Places of Interest - Dundee and Tayside

Dundee Law Hill

Various views of the Law from Fife

The Law, which takes its name from the Gaelic word for hill or more likely, from Anglo-Saxon hlāw (modern Scots law) meaning a (grave-) mound or hill, is the basalt plug of an extinct volcano. Actions by subsequent ice movements further eroded the hill and deposited more debris around the base creating a crag and tail . The shallow gradient of the slopes on the north and eastern sides of the law suggest a north easterly movement of ice flows. The hill's summit is 174 metres above sea level

Archaeological evidence of burials suggest that the law may have been used by human settlers 3500 years ago. During the Iron Age it was the site of a Pictish settlement. Roman pottery has been found on the law, suggesting that the Romans may have used it as a lookout post in the first century.

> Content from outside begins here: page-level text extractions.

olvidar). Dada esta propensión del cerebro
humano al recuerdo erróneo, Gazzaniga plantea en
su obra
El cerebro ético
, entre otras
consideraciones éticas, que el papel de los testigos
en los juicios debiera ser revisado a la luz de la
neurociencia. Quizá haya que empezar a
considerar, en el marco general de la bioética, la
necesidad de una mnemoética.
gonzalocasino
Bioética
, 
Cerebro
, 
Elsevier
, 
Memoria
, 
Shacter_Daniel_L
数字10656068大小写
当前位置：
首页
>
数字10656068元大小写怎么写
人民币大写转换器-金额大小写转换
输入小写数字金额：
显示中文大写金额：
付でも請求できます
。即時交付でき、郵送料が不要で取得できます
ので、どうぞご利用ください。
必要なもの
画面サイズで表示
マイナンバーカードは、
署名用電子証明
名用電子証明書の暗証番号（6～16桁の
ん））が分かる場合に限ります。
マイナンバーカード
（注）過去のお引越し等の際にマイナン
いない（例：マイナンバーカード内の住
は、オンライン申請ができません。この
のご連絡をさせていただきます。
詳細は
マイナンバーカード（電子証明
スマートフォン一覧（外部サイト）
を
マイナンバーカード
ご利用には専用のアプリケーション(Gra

A war memorial to the fallen in both world wars was constructed atop the summit. In the years 1992 to 1994 the facilities on the summit of the law were upgraded by Dundee city district council and Scottish enterprise Tayside with additional funding from the European Commission's regional development fund. The memorial is lit with a large flame at its top on a number of significant days, viz: the 25th September (in memory of the Battle of Loos - in which many members of the local Black Watch regiment lost their lives), 24th October (United Nations Day), 11th November (Armistice Day) and Remembrance Sunday.